Fullness in Truth


Wednesday of the 8th week of the Year

1st Reading: 1 Peter 1:18-25

Gospel: Mark 10:32-45

Beware of seeking rank and prestige

Although Jesus encountered opposition from the disciples, he did not back down or change tack, but continued on his way to Jerusalem, where, he knew, the Son of Man will be handed over, to be mocked and spat him, flogged and finally killed. Little wonder that his followers were amazed and afraid, despite the fact that he also promised, “after three days he will rise again.”

By contrast with this exalted vision of hope and life, of martyrdom and self-giving for others, the action of Zebedee’s sons, James and John, seems petty and contemptible. How could they intrigue for privileged places in the kingdom, seeking to outrank their colleagues, when Jesus has announced the giving of his life for everyone? How could they want to lord it over others (as prelates? ) ust as the Gentiles do? He had taught a spirit of loving service, but still they were scheming and dreaming of profit and of gaining the inside track. And yet, we must be grateful to the candid pair, for drawing from Jesus the clearest and most radical statement of his life’s purpose, when he declared that “the Son of Man came not to be served but to serve, and to give his life a ransom for many.”

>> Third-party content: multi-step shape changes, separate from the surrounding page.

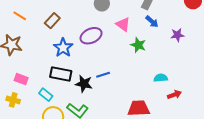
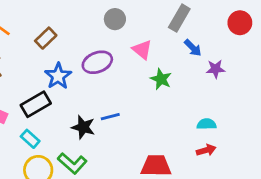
blue arrow: (152, 22) -> (193, 48), moved
black rectangle: (61, 74) -> (36, 104), moved, turned -45
cyan semicircle: (161, 78) -> (207, 124), moved

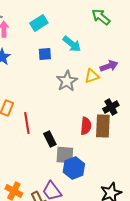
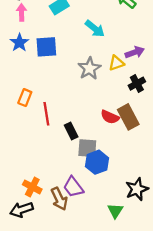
blue square: (45, 54) -> (46, 47), moved, size x1.5
black cross: (111, 107) -> (137, 84), moved
red semicircle: (86, 126) -> (110, 117), turned 108
brown rectangle: (103, 126) -> (128, 117), turned -30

Can you drink the cup that I must drink?

Today Mark’s gospel reports one of several clashes between Jesus and his disciples, as they make their way to Jerusalem, the city where Jesus will be crucified. Jesus and his disciples are clearly on different wavelengths. The difference between them finds expression in the very different questions they ask of each other. The question the two disciples, James and John, ask Jesus focuses on glory, honour, status. The question that Jesus asks James and John focuses on the experience of rejection and suffering that he has to face into, “Can you drink the cup that I must drink, or be baptized with the baptism with which I must be baptized?” Jesus was referring to the cup of suffering and the baptism of fire. The question of James and John showed their interest in self-promotion. The question of Jesus showed his interest in self-giving. At the heart of being his disciple is self-giving love, becoming the servant of others, and this will often mean taking the way of the cross, as Jesus knew from his own experience. James and John, and all of us, are being called to follow the one who did not come to be served but to serve, whose purpose in life was not to promote himself but to empty himself for others. It is only in following this way that we will receive that share in Jesus’ glory that was the focus of James and John’s request.